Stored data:
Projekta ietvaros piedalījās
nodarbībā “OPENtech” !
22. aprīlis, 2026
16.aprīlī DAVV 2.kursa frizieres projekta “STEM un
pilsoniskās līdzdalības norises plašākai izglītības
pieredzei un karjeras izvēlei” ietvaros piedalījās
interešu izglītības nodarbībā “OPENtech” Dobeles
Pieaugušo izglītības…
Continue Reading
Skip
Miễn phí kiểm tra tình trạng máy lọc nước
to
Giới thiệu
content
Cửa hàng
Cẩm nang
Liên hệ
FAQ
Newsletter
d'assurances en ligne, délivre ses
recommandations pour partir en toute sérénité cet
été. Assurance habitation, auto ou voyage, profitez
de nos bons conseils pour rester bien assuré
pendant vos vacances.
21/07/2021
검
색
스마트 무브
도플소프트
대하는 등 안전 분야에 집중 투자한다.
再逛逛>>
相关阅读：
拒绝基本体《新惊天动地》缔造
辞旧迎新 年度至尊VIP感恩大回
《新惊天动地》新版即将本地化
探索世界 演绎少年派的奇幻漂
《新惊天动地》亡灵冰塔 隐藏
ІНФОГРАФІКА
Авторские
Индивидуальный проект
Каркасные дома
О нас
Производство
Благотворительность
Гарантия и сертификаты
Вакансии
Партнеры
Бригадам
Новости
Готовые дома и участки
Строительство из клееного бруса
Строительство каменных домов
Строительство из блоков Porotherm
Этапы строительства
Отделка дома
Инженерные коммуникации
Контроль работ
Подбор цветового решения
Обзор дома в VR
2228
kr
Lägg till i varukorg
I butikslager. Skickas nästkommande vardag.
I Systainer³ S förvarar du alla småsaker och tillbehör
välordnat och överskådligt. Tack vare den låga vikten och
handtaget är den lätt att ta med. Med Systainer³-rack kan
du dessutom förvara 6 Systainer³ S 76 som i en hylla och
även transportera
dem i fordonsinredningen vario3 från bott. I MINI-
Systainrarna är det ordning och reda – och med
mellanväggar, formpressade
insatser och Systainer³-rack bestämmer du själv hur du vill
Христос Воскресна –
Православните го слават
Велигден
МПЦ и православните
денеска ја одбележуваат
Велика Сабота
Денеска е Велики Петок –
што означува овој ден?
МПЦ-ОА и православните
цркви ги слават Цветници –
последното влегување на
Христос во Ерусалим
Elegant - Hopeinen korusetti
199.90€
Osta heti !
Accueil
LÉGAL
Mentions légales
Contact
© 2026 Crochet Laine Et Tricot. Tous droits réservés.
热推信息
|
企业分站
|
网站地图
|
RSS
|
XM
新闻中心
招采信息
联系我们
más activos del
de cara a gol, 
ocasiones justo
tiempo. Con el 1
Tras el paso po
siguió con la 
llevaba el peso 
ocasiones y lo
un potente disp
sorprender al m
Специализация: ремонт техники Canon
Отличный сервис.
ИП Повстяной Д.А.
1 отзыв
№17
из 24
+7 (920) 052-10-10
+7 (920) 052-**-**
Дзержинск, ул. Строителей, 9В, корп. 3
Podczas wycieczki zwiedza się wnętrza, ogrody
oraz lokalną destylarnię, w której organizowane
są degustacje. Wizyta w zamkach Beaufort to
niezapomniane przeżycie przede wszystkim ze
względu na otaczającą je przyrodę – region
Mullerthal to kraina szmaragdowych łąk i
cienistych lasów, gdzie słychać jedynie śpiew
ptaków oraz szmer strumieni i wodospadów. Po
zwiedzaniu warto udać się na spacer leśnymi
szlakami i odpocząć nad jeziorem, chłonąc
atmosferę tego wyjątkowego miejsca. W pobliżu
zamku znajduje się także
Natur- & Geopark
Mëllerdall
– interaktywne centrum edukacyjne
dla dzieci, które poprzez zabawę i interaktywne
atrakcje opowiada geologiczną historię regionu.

» WHAT NEEDS TO BE DONE: Would you copy each line of the records that contains "слават"?

» REPLY TO THE TASK:
Православните го слават
цркви ги слават Цветници –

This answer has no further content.